Cybersecurity company FireEye first discovered APT 29 in 2014, quickly noting that the group had ties to the Russian government.

“We suspect the Russian government sponsors the group because of the organizations it targets and the data it steals. Additionally, APT 29 appeared to cease operations on Russian holidays, and their work hours seem to align with the UTC +3 time zone, which contains cities such as Moscow and St. Petersburg,” the firm wrote in a report on the group.

This is the same group that hacked the State Department, the White House, and the civilian email of the Joint Chiefs of Staff.

“We’ve had lots of experience with both of these actors attempting to target our customers in the past and know them well. In fact, our team considers them some of the best adversaries out of all the numerous nation-state, criminal and hacktivist/terrorist groups we encounter on a daily basis,” noted CrowdStrike’s CTO Dmitri Alperovitch. “Their tradecraft is superb, operational security second to none and the extensive usage of ‘living-off-the-land’ techniques enables them to easily bypass many security solutions they encounter.”

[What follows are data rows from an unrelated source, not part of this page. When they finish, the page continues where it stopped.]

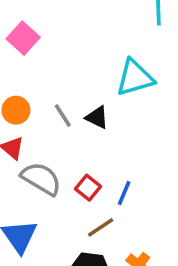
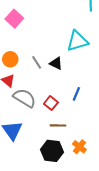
blue line: (124, 193) -> (76, 94), moved
brown line: (101, 227) -> (58, 125), turned 35

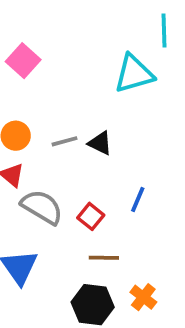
cyan triangle: (77, 41) -> (134, 74), moved
gray line: (37, 62) -> (64, 141), turned -72

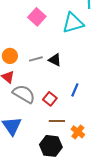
pink square: (23, 61) -> (37, 17), moved
orange cross: (143, 297) -> (78, 132), moved

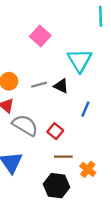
cyan triangle: (73, 23) -> (80, 60), moved, turned -45
blue line: (75, 90) -> (85, 109), moved

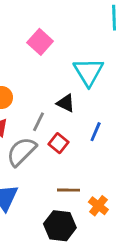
gray line: (39, 85) -> (39, 122), moved, turned -49
gray semicircle: (25, 125) -> (21, 152), turned -76
red square: (55, 131) -> (59, 143), moved

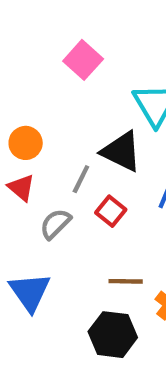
black triangle: (66, 103) -> (121, 151), size x1.5
gray semicircle: (21, 152) -> (55, 224), size x0.7

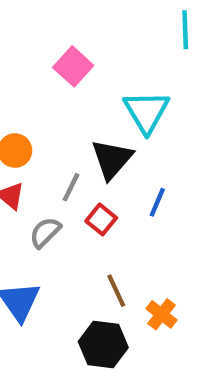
black triangle: (121, 151) -> (112, 159), turned 45
brown line: (126, 281) -> (116, 291), turned 64

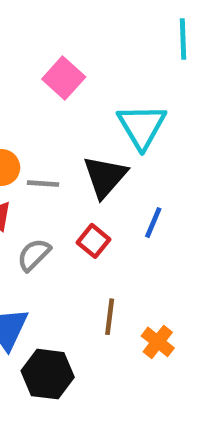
gray line: (71, 187) -> (43, 184), moved, turned 68
brown line: (116, 291) -> (110, 317), turned 32
black hexagon: (103, 344) -> (48, 374), moved

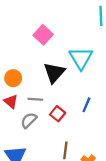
black triangle: (105, 177) -> (54, 73), moved
gray line: (43, 184) -> (35, 99), moved

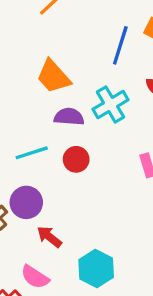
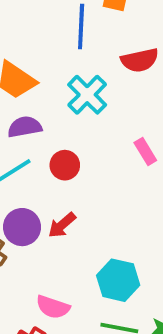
purple semicircle: (69, 117) -> (25, 127), moved
red arrow: (49, 237) -> (62, 225), moved, turned -65

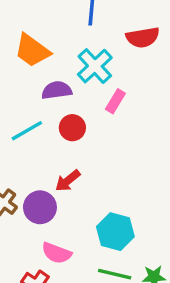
purple semicircle: (25, 127) -> (57, 90), moved
pink rectangle: (145, 151) -> (115, 101), moved, turned 60
purple circle: (22, 227) -> (40, 207), moved

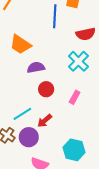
cyan cross: (95, 66) -> (78, 61), moved
pink rectangle: (115, 101) -> (75, 97), moved
cyan line: (27, 131) -> (22, 114), moved

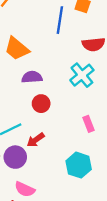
pink rectangle: (75, 97) -> (89, 124), moved, turned -56
cyan hexagon: (74, 150) -> (79, 165), moved

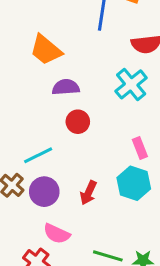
red arrow: (36, 140) -> (88, 193), moved, turned -30
cyan hexagon: (79, 165) -> (134, 183), moved

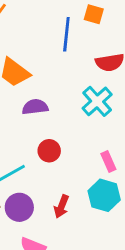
red circle: (78, 122) -> (49, 151), moved

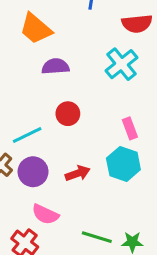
red arrow: (61, 206) -> (78, 173), turned -135

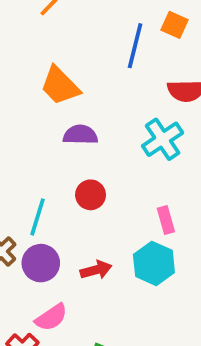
cyan line: (27, 135) -> (38, 217), turned -52
pink semicircle: (45, 214) -> (51, 317), turned -64

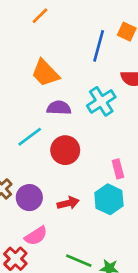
cyan cross: (163, 139) -> (101, 101), moved
red circle: (91, 195) -> (65, 150), size x1.4
cyan line: (38, 217) -> (30, 137), moved, turned 35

But for U.S. intelligence – and voters, for that matter – the real question becomes: Why Clinton and not Trump?

Some potential answers emerge.

It could be that Putin believes Trump would be a better – or easier – president to control and manipulate, which would feed into criticisms that he’s buffoonish and not ready for foreign policy prime-time.

But on the other hand, if Putin has the goods on Clinton – and her husband – wouldn’t having her in office be to his advantage? Being in possession of material he could use to blackmail her would give him a tremendous advantage in any negotiations and dealings. One of the principle areas U.S. intelligence analysts and officials concentrate on when it comes to issuing and re-issuing security clearances is the subject’s financial status; chronically late payments, being behind on a car or a house, etc., are red flags because historically, most U.S. spies are turned by money. The uranium deal Clinton helped facilitate, and the millions of dollars that flowed into the Clinton Family Foundation as a result of that deal alone give a nemesis plenty of leverage.

It’s obvious that, for some reason, Putin believes he will be better off dealing with a President Trump, who is currently assembling a top-notch, experienced foreign policy team. Time will tell.